In character recognition, for example, I imagine you haven't reached 100
per cent accuracy, it is not always just right. In some cases you would
be much more confident than in other cases, and so on. How do you deal
with that general concept of uncertainty?
That's interesting. There are advantages in coming up with estimates
of probabilities in that way. Particularly if in the fax example
you are wanting to use those estimates for subsequent decisions,
then it is great to have the detailed information about the probability
distribution.
If you pose the problem as, 'I want to make the most accurate decision,'
in the sense of minimising the misclassification probability, it turns
out that you can do better by throwing away that information not
throwing it away, but by not trying to estimate probabilities. The intuition
for that is that, if you try to estimate probabilities, then you can be
putting your effort into using information to try to estimate nuances
of the probabilities that are far from the decision boundary. There are
some formal results about the benefits of not trying to estimate probabilities
in that sense.
This is if the problem that you want to solve is precisely stated as
this decision problem.
Question: One case where I understand there has
been some success in pattern recognition is in the recognition of melanomas
in the skin, in recognising the difference between ones that are benign
and ones that are likely to be dangerous. I just wondered whether there
was something about the storage of the expert information, you might say.
As I understand it, what they did was to take large numbers of these things
and get experts to decide whether or not they thought it was going to
become malignant, and then they followed it up later to find out and compared
the performance with that of the computer. And the computer was marginally
better than most of their experts.
And whether the prognostic type of data that they were dealing with for
the computer was comparable, yes. They were using statistical techniques;
I don't know the details of those techniques in that example.
Question: Intelligent agents of exactly the type
that Peter has been discussing are used now by BHP Billiton, or being
developed, for blast furnace performance, the company uses them an awful
lot in the oil industry for mapping oil-bearing structures, and it is
even automating a helicopter to take the exploration instrumentation around.

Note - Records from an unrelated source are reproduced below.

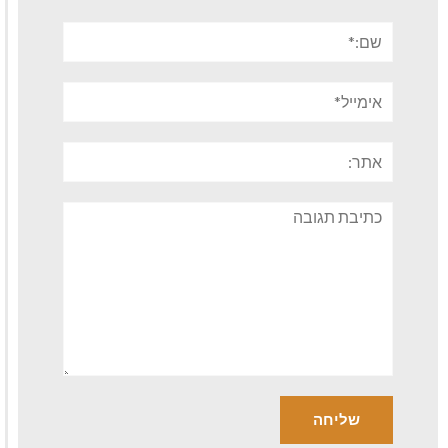
שם:*
אימייל*
אתר:
תגובה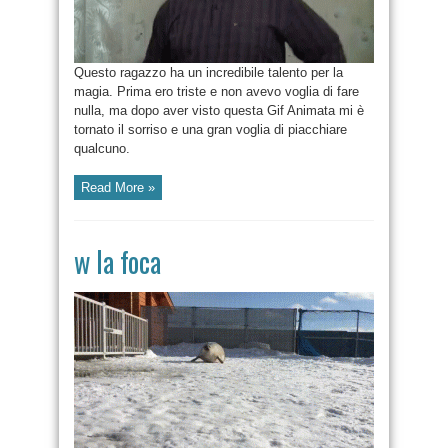
Questo ragazzo ha un incredibile talento per la
magia. Prima ero triste e non avevo voglia di fare
nulla, ma dopo aver visto questa Gif Animata mi è
tornato il sorriso e una gran voglia di piacchiare
qualcuno.
Read More »
w la foca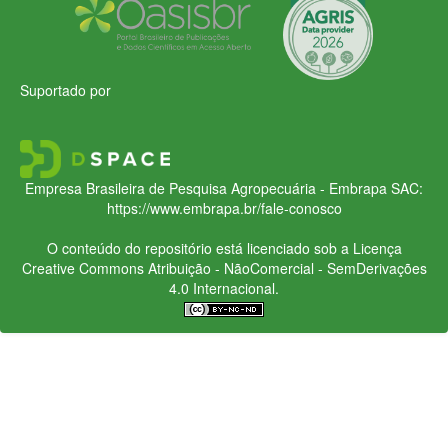
Suportado por
Empresa Brasileira de Pesquisa Agropecuária - Embrapa
SAC:
https://www.embrapa.br/fale-conosco
O conteúdo do repositório está licenciado sob a Licença
Creative Commons
Atribuição - NãoComercial - SemDerivações
4.0 Internacional.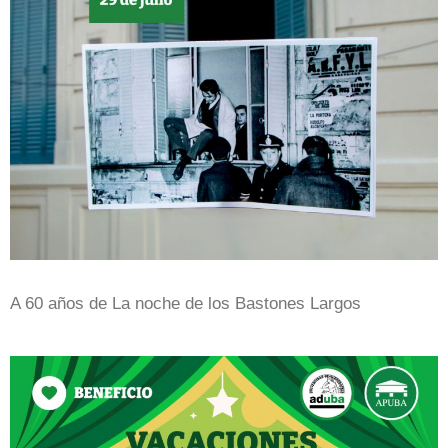
A 60 años de La noche de los Bastones Largos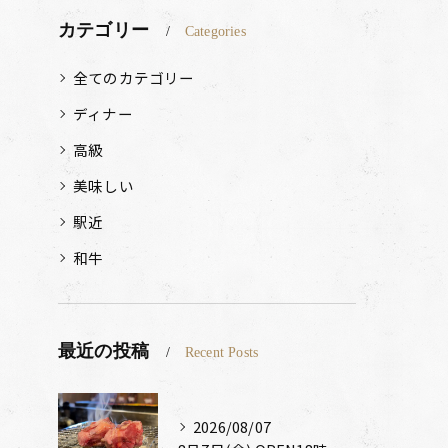
カテゴリー
Categories
全てのカテゴリー
ディナー
高級
美味しい
駅近
和牛
最近の投稿
Recent Posts
2026/08/07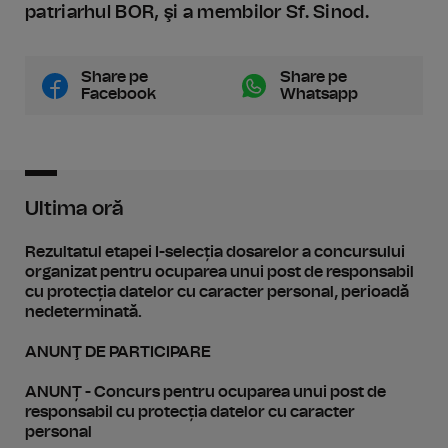
patriarhul BOR, şi a membilor Sf. Sinod.
Share pe
Share pe
Facebook
Whatsapp
Ultima oră
Rezultatul etapei I-selecția dosarelor a concursului
organizat pentru ocuparea unui post de responsabil
cu protecția datelor cu caracter personal, perioadă
nedeterminată.
ANUNŢ DE PARTICIPARE
ANUNȚ - Concurs pentru ocuparea unui post de
responsabil cu protecția datelor cu caracter
personal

So I wondered if you had any applications of that type that you would
like to comment on.
The kinds of applications that you have mentioned I have not had involvement
in personally. I have done some work with graduate students in Berkeley,
looking at spatio-temporal data not geological predictions but predicting,
for instance, rainfall from limited information. The essential statistical
and computational problems I think are very much the same.
One of the exciting things, I think, about this area is that there is
an incredibly broad array of problems to which these techniques are applicable.